The BfS said there was no evidence of a link.
Despite the studies’ reassuring results, the "all clear" signal comes with a caveat: Mobile telephony is safe as far as we know, but we still do not know everything.
"What concerns me is that we know little about the effects on children and juveniles," remarked Rolf Buschmann, an environmental expert at the North Rhine-Westphalia Consumer Centre in Dusseldorf.
There are no suitable scientific models at present for studies involving children.
The effects of longterm mobile phone use - 10 years or more - have not been sufficiently studied either, which is not surprising considering that the technology is still young.
For Bernd Rainer Mueller, an engineer and measurement technology specialist for the Berlin-based environmental protection organisation BUND, this is reason enough to demand lower legal limits for the electromagnetic radiation caused by mobile telephony.

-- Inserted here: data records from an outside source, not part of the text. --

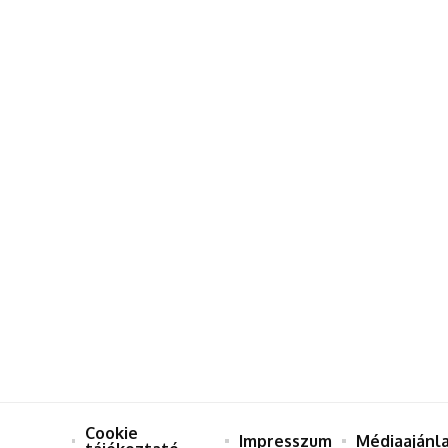
Cookie
Impresszum
Médiaajánl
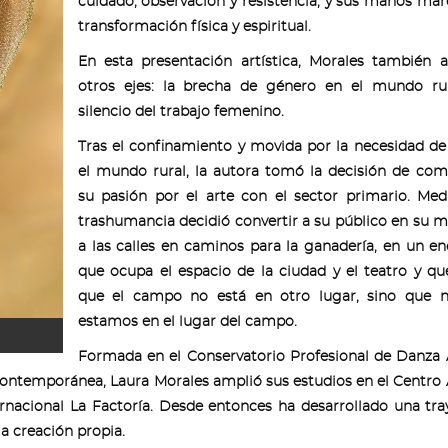
cuidado, observación y resistencia, y sus manos ma
transformación física y espiritual.
En esta presentación artística, Morales también a
otros ejes: la brecha de género en el mundo rur
silencio del trabajo femenino.
Tras el confinamiento y movida por la necesidad de 
el mundo rural, la autora tomó la decisión de co
su pasión por el arte con el sector primario. Med
trashumancia decidió convertir a su público en su 
a las calles en caminos para la ganadería, en un e
que ocupa el espacio de la ciudad y el teatro y que
que el campo no está en otro lugar, sino que n
estamos en el lugar del campo.
Formada en el Conservatorio Profesional de Danza
a contemporánea, Laura Morales amplió sus estudios en el Centro
nacional La Factoría. Desde entonces ha desarrollado una tra
la creación propia.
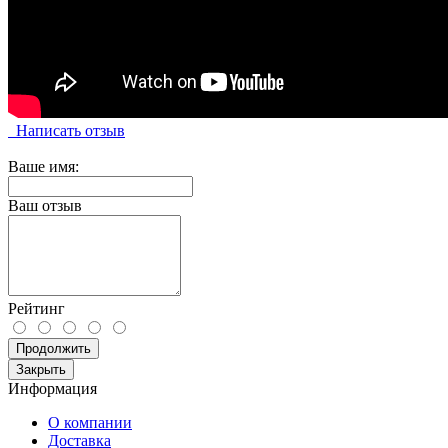
Написать отзыв
Ваше имя:
Ваш отзыв
Рейтинг
Продолжить
Закрыть
Информация
О компании
Доставка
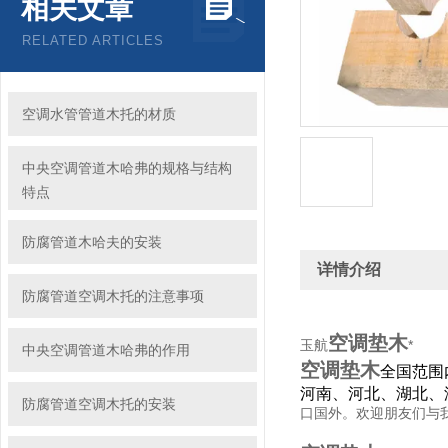
相关文章
RELATED ARTICLES
空调水管管道木托的材质
中央空调管道木哈弗的规格与结构
特点
防腐管道木哈夫的安装
详情介绍
防腐管道空调木托的注意事项
空调垫木
玉航
*
中央空调管道木哈弗的作用
空调垫木
全国范围
河南、河北、湖北、
防腐管道空调木托的安装
口国外。欢迎朋友们与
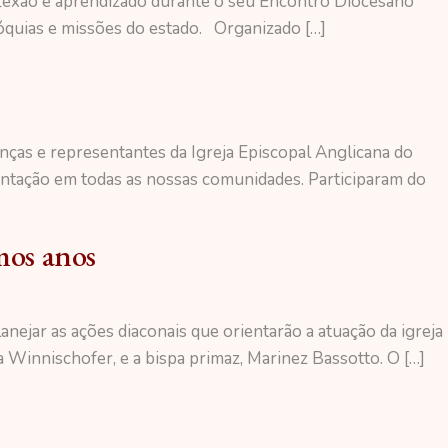
flexão e aprendizado durante o seu Encontro Diocesano
róquias e missões do estado. Organizado […]
anças e representantes da Igreja Episcopal Anglicana do
mentação em todas as nossas comunidades. Participaram do
mos anos
nejar as ações diaconais que orientarão a atuação da igreja
 Winnischofer, e a bispa primaz, Marinez Bassotto. O […]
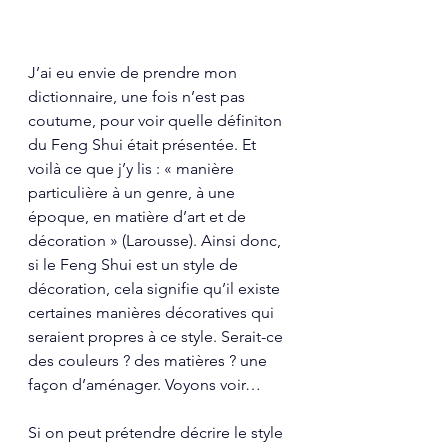
J’ai eu envie de prendre mon 
dictionnaire, une fois n’est pas 
coutume, pour voir quelle définiton 
du Feng Shui était présentée. Et 
voilà ce que j’y lis : « manière 
particulière à un genre, à une 
époque, en matière d’art et de 
décoration » (Larousse). Ainsi donc, 
si le Feng Shui est un style de 
décoration, cela signifie qu’il existe 
certaines manières décoratives qui 
seraient propres à ce style. Serait-ce 
des couleurs ? des matières ? une 
façon d’aménager. Voyons voir…
Si on peut prétendre décrire le style 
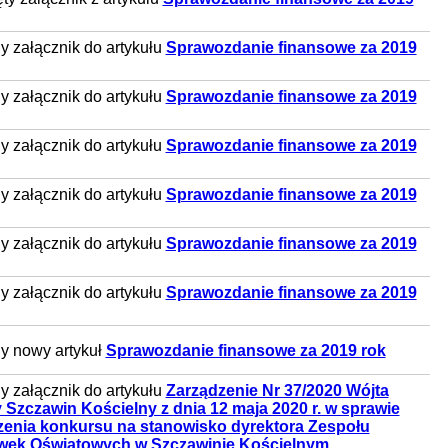
 załącznik do artykułu
Sprawozdanie finansowe za 2019
 załącznik do artykułu
Sprawozdanie finansowe za 2019
 załącznik do artykułu
Sprawozdanie finansowe za 2019
 załącznik do artykułu
Sprawozdanie finansowe za 2019
 załącznik do artykułu
Sprawozdanie finansowe za 2019
 załącznik do artykułu
Sprawozdanie finansowe za 2019
y nowy artykuł
Sprawozdanie finansowe za 2019 rok
 załącznik do artykułu
Zarządzenie Nr 37/2020 Wójta
Szczawin Kościelny z dnia 12 maja 2020 r. w sprawie
zenia konkursu na stanowisko dyrektora Zespołu
wek Oświatowych w Szczawinie Kościelnym.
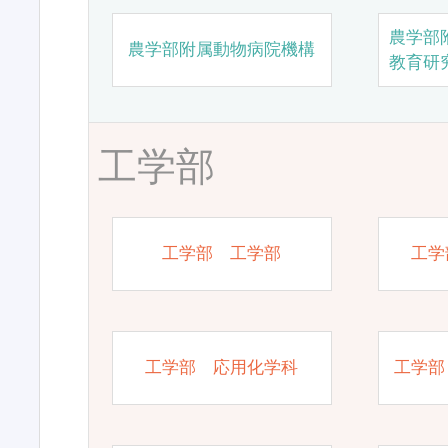
農学部
農学部附属動物病院機構
教育研
工学部
工学部 工学部
工学
工学部 応用化学科
工学部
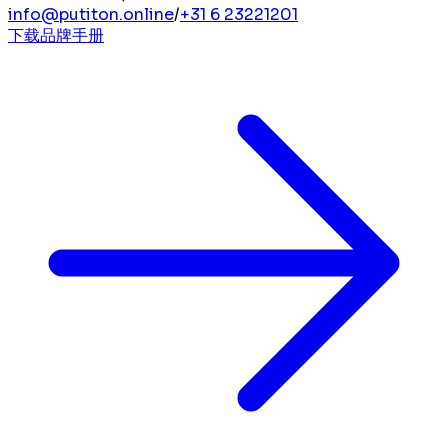
info@putiton.online
/
+31 6 23221201
下载品牌手册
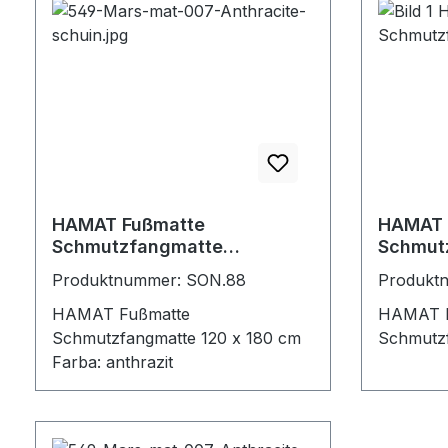
HAMAT Fußmatte
HAMAT 
Schmutzfangmatte
Schmut
120x180cm
Produktnummer: SON.88
Produkt
HAMAT Fußmatte
HAMAT F
Schmutzfangmatte 120 x 180 cm
Schmutzf
Farba: anthrazit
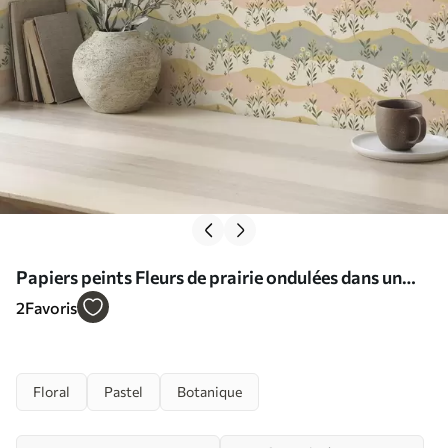
Papiers peints Fleurs de prairie ondulées dans un
style minimaliste pastel Nr. a00396
2
Favoris
Floral
Pastel
Botanique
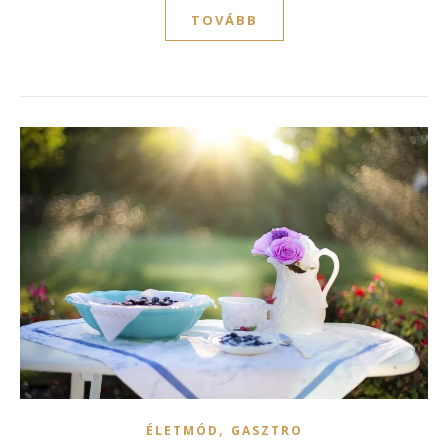
TOVÁBB
,
ÉLETMÓD
GASZTRO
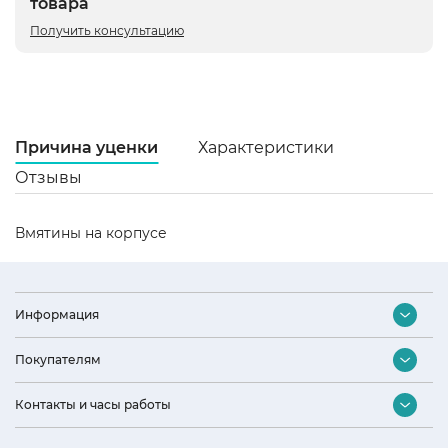
товара
Получить консультацию
Причина уценки
Характеристики
Отзывы
Вмятины на корпусе
Ц
Информация
б
Ши
Контакты
Покупателям
59
Оптовый отдел
Гл
Подбор бытовой техники
Контакты и часы работы
Дизайнерам и архитекторам
56
Акции и скидки
Наши партнеры
Вы
Интернет-магазин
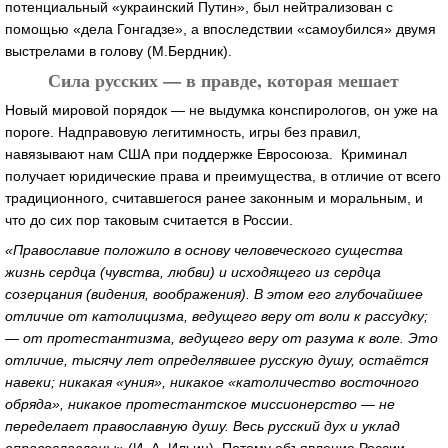
потенциальный «украинский Путин», был нейтрализован с
помощью «дела Гонгадзе», а впоследствии «самоубился» двумя
выстрелами в голову (М.Бердник).
Сила русских — в правде, которая мешает
Новый мировой порядок — не выдумка конспирологов, он уже на
пороге. Надправовую легитимность, игры без правил,
навязывают нам США при поддержке Евросоюза. Криминал
получает юридические права и преимущества, в отличие от всего
традиционного, считавшегося ранее законным и моральным, и
что до сих пор таковым считается в России.
«Православие положило в основу человеческого существа
жизнь сердца (чувства, любви) и исходящего из сердца
созерцания (видения, воображения). В этом его глубочайшее
отличие от католицизма, ведущего веру от воли к рассудку;
— от протестантизма, ведущего веру от разума к воле. Это
отличие, тысячу лет определявшее русскую душу, остаётся
навеки; никакая «уния», никакое «католичество восточного
обряда», никакое протестантское миссионерство — не
переделает православную душу. Весь русский дух и уклад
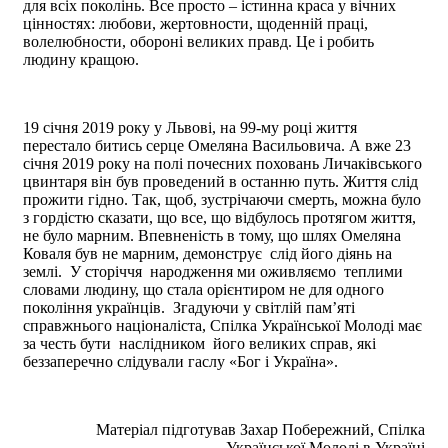
для всіх поколінь. Все просто – істинна краса у вічних
цінностях: любови, жертовности, щоденній праці,
волелюбности, обороні великих правд. Це і робить
людину кращою.
19 січня 2019 року у Львові, на 99-му році життя
перестало битись серце Омеляна Васильовича. А вже 23
січня 2019 року на полі почесних поховань Личаківського
цвинтаря він був проведений в останню путь. Життя слід
прожити гідно. Так, щоб, зустрічаючи смерть, можна було
з гордістю сказати, що все, що відбулось протягом життя,
не було марним. Впевненість в тому, що шлях Омеляна
Коваля був не марним, демонструє слід його діянь на
землі. У сторіччя народження ми оживляємо теплими
словами людину, що стала орієнтиром не для одного
покоління українців. Згадуючи у світлій пам’яті
справжнього націоналіста, Спілка Української Молоді має
за честь бути наслідником його великих справ, які
беззаперечно слідували гаслу «Бог і Україна».
Матеріал підготував Захар Побережний, Спілка
Української Молоді в Україні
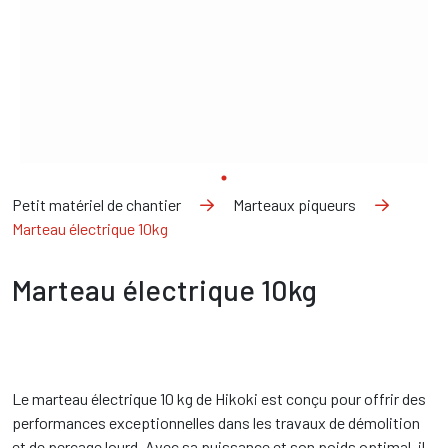
Petit matériel de chantier
Marteaux piqueurs
Marteau électrique 10kg
Marteau électrique 10kg
Le marteau électrique 10 kg de Hikoki est conçu pour offrir des
performances exceptionnelles dans les travaux de démolition
et de perçage lourd. Avec sa puissance et son poids optimal, il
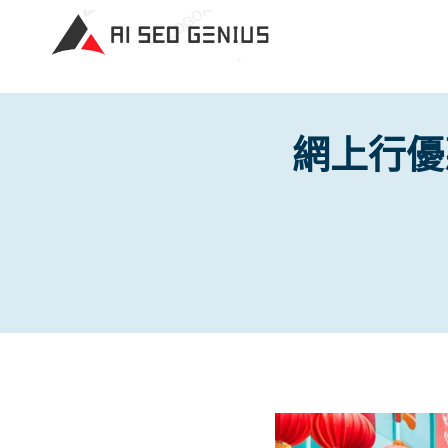
Skip
to
content
網上行優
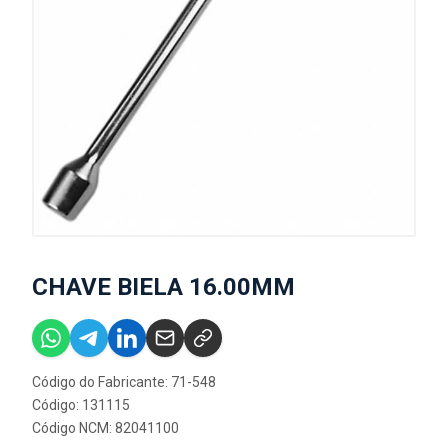
CHAVE BIELA 16.00MM
Código do Fabricante: 71-548
Código: 131115
Código NCM: 82041100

"I’m afraid that otherwise half the population will have health problems at some point," he said. Mueller’s fears are based in part on the justified assumption that mobile-phone use will increase in the years ahead.
For its part, the BfS also sees the need for more research on long-term mobile-phone use as well as on the effects on children and juveniles.
And it continues to advise consumers to use mobile phones as little as possible, to buy low-radiation models, and to make sure that conditions for reception are good.